Bloodrunner Bear (Harper's Mountains, #2)I make no bones about the fact that I adore T.S. Joyce. Her Damon’s Mountain series is one I go back to when I am feeling blue, tired, or just want a quick, happy read with a bit of an edge. There is drama and danger, prejudice and bigotry, but there is also love and courage, family and friends.

Now, the Harper’s Mountains stories begin, and the children of Damon’s Mountain take center stage. In “Bloodrunner Dragon” we got the setup, and began to learn what has happened with the children since “Boarlander Cursed Bear.”
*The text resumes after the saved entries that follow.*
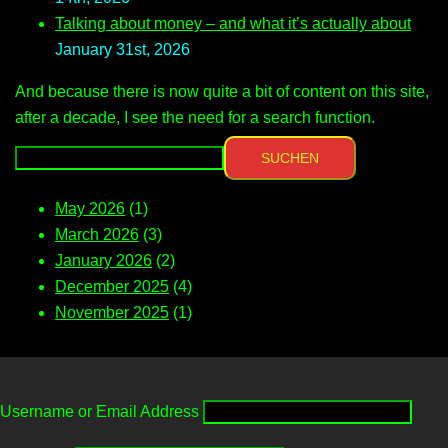
Talking about money – and what it’s actually about
January 31st, 2026
And because there is now quite a bit of content on this site,
after a decade, I see the need for a search function.
SUCHEN
May 2026
(1)
March 2026
(3)
January 2026
(2)
December 2025
(4)
November 2025
(1)
Username or Email Address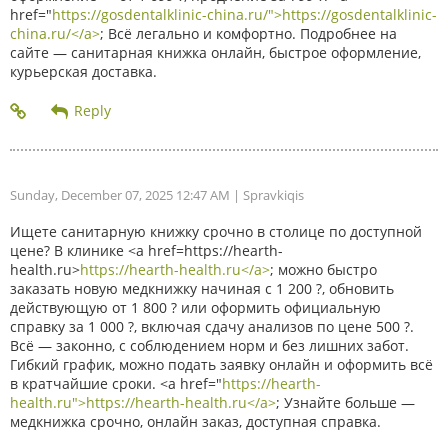
href="
https://gosdentalklinic-china.ru/">https://gosdentalklinic-
china.ru/</a>
; Всё легально и комфортно. Подробнее на
сайте — санитарная книжка онлайн, быстрое оформление,
курьерская доставка.
Sunday, December 07, 2025 12:47 AM
| Spravkiqis
Ищете санитарную книжку срочно в столице по доступной
цене? В клинике <a href=https://hearth-
health.ru>
https://hearth-health.ru</a>
; можно быстро
заказать новую медкнижку начиная с 1 200 ?, обновить
действующую от 1 800 ? или оформить официальную
справку за 1 000 ?, включая сдачу анализов по цене 500 ?.
Всё — законно, с соблюдением норм и без лишних забот.
Гибкий график, можно подать заявку онлайн и оформить всё
в кратчайшие сроки. <a href="
https://hearth-
health.ru">https://hearth-health.ru</a>
; Узнайте больше —
медкнижка срочно, онлайн заказ, доступная справка.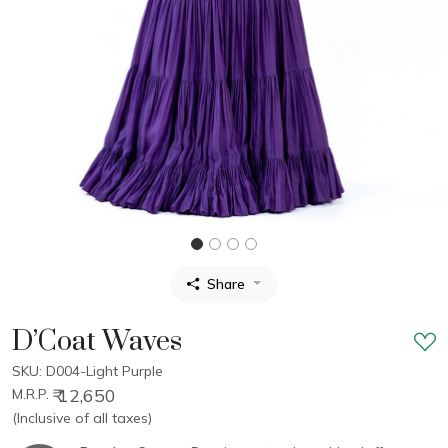
Share
D’Coat Waves
SKU: D004-Light Purple
₹ 12,650
M.R.P.
(Inclusive of all taxes)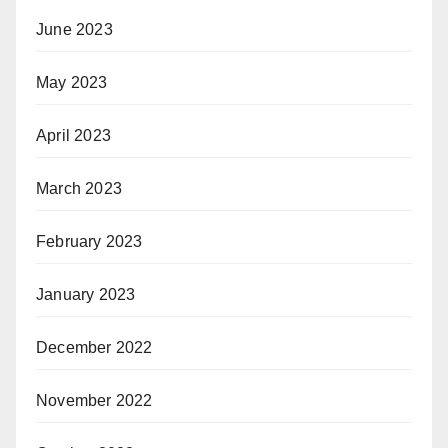
June 2023
May 2023
April 2023
March 2023
February 2023
January 2023
December 2022
November 2022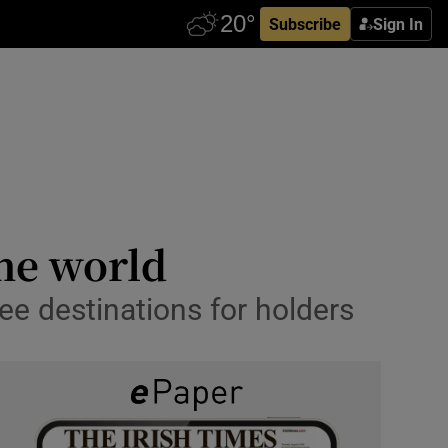
Subscribe
Sign In
he world
ree destinations for holders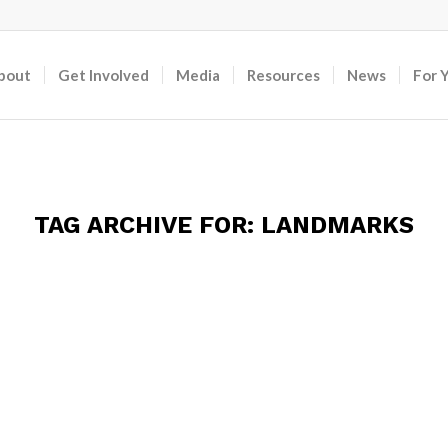
bout
Get Involved
Media
Resources
News
For 
TAG ARCHIVE FOR:
LANDMARKS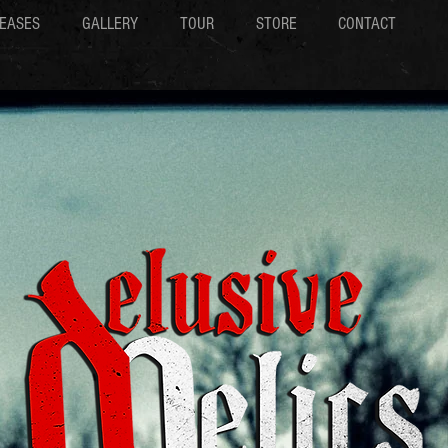
EASES
GALLERY
TOUR
STORE
CONTACT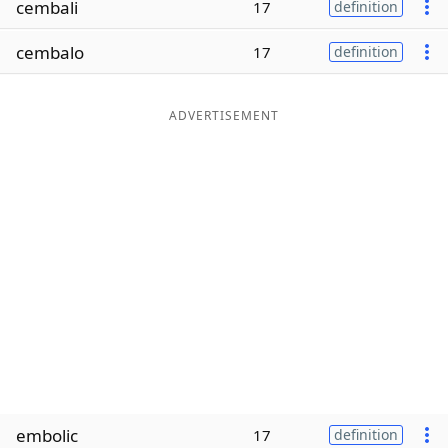
cembali
17
definition
Word List
Maker
cembalo
17
definition
Blog
ADVERTISEMENT
Our Brands
embolic
17
definition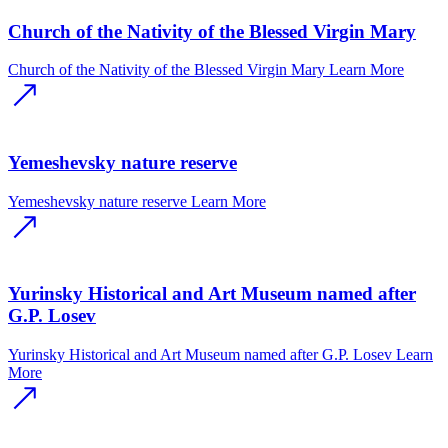
Church of the Nativity of the Blessed Virgin Mary
Church of the Nativity of the Blessed Virgin Mary
Learn More
Yemeshevsky nature reserve
Yemeshevsky nature reserve
Learn More
Yurinsky Historical and Art Museum named after
G.P. Losev
Yurinsky Historical and Art Museum named after G.P. Losev
Learn
More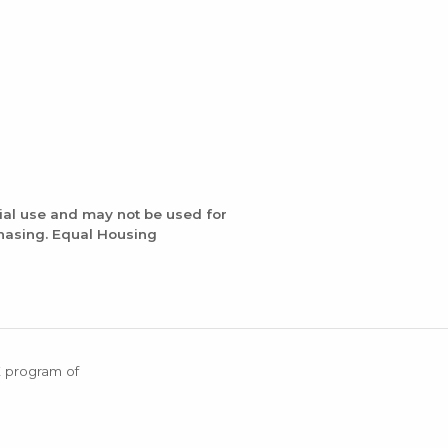
ial use and may not be used for
chasing. Equal Housing
X program of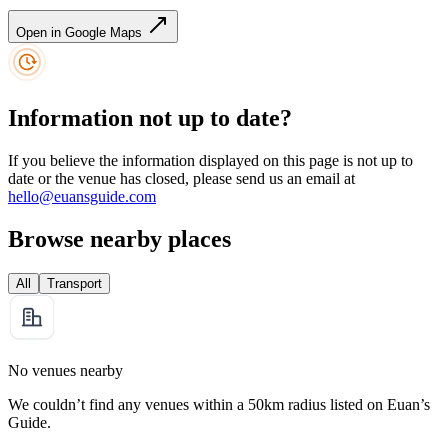
Open in Google Maps
Information not up to date?
If you believe the information displayed on this page is not up to
date or the venue has closed, please send us an email at
hello@euansguide.com
Browse nearby places
All
Transport
No venues nearby
We couldn’t find any venues within a 50km radius listed on Euan’s
Guide.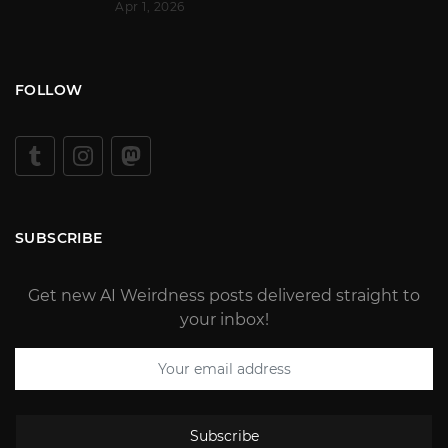
Apr 1, 2026
FOLLOW
SUBSCRIBE
Get new AI Weirdness posts delivered straight to
your inbox!
Subscribe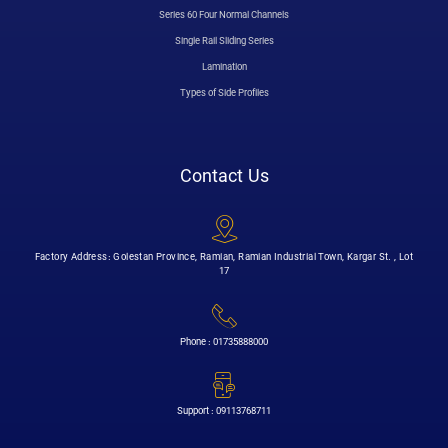
Series 60 Four Normal Channels
Single Rail Sliding Series
Lamination
Types of Side Profiles
Contact Us
Factory Address: Golestan Province, Ramian, Ramian Industrial Town, Kargar St. , Lot
17
Phone : 01735888000
Support : 09113768711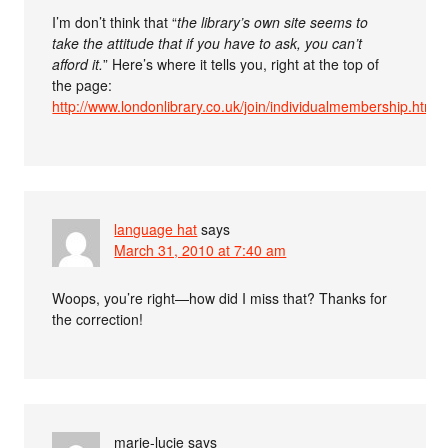
I’m don’t think that “
the library’s own site seems to
take the attitude that if you have to ask, you can’t
afford it.
” Here’s where it tells you, right at the top of
the page:
http://www.londonlibrary.co.uk/join/individualmembership.htm
language hat
says
March 31, 2010 at 7:40 am
Woops, you’re right—how did I miss that? Thanks for
the correction!
marie-lucie
says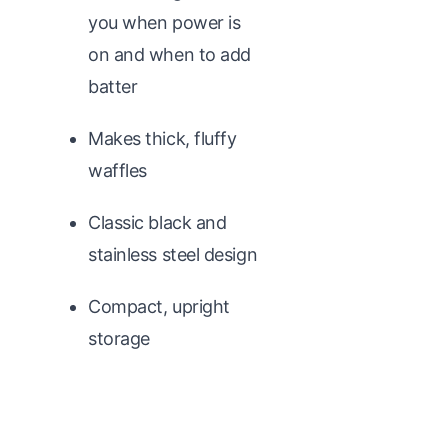
you when power is
on and when to add
batter
Makes thick, fluffy
waffles
Classic black and
stainless steel design
Compact, upright
storage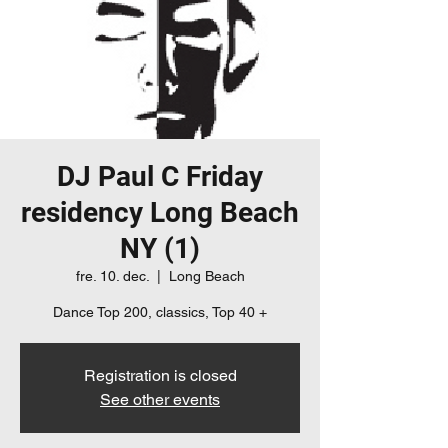
DJ Paul C Friday
residency Long Beach
NY (1)
fre. 10. dec.
  |  
Long Beach
Dance Top 200, classics, Top 40 +
Registration is closed
See other events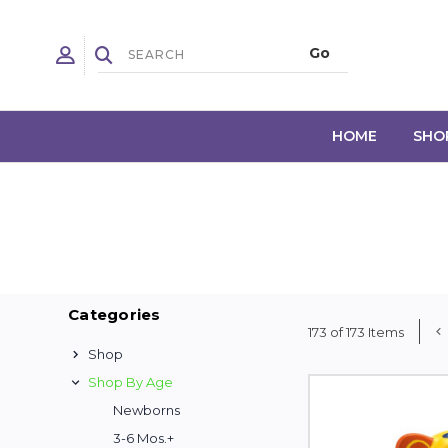
HOME
SHO
Categories
173 of 173 Items
Shop
Shop By Age
Newborns
3-6 Mos.+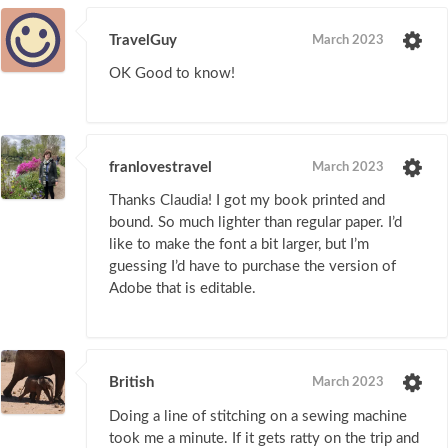
TravelGuy
March 2023
OK Good to know!
franlovestravel
March 2023
Thanks Claudia! I got my book printed and
bound. So much lighter than regular paper. I’d
like to make the font a bit larger, but I’m
guessing I’d have to purchase the version of
Adobe that is editable.
British
March 2023
Doing a line of stitching on a sewing machine
took me a minute. If it gets ratty on the trip and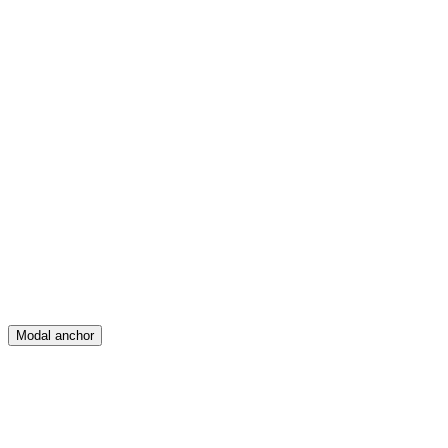
Feed
Map
Create
Posts
Messages
Modal anchor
Everyone we knew as a baby is all grown up. And while they were desperately loved as children, that doesn’t mean that all was flowers and sunshine. Take Aaron Keller. As a child he was, literally, the poster child for Shifter Rights. Bright blonde hair, big blue eyes, and a tinkling laugh that grabbed hearts. He was a poster child all right. But that doesn’t mean his life was all roses. His story began in “Bear My Soul.” Living with only his mother for the first six years of his life, Aaron’s life was, as much as his mother loved him, and as hard as she worked to make him happy, brutal. The bear inside him was a brawler, strong and headstrong, and drove Aaron’s life. Drove him into a cage in order to keep himself, and his mother, safe. Six years before it was a one night stand Cody ran from – from the man, and from the feelings he caused. Not knowing who, or what, he was, finding Aaron was a bear was hard. It worked out, but the time in the cage as a child damaged Aaron, and his bear. Damage that has carried forward into his present life. But in “Bloodrunner Bear” Harper’s Mountain is a soothing change to his life. And meeting Alana has promise – but the war between a coven of vampires with a grudge may cost Alana her life. Which could very well cost Aaron his mind.

This has all the potential of the Damon’s Mountain series, and in the first two books? It meets that potential! (The cover is a bit over the top to me though. It degrades the very real issues the book addresses.)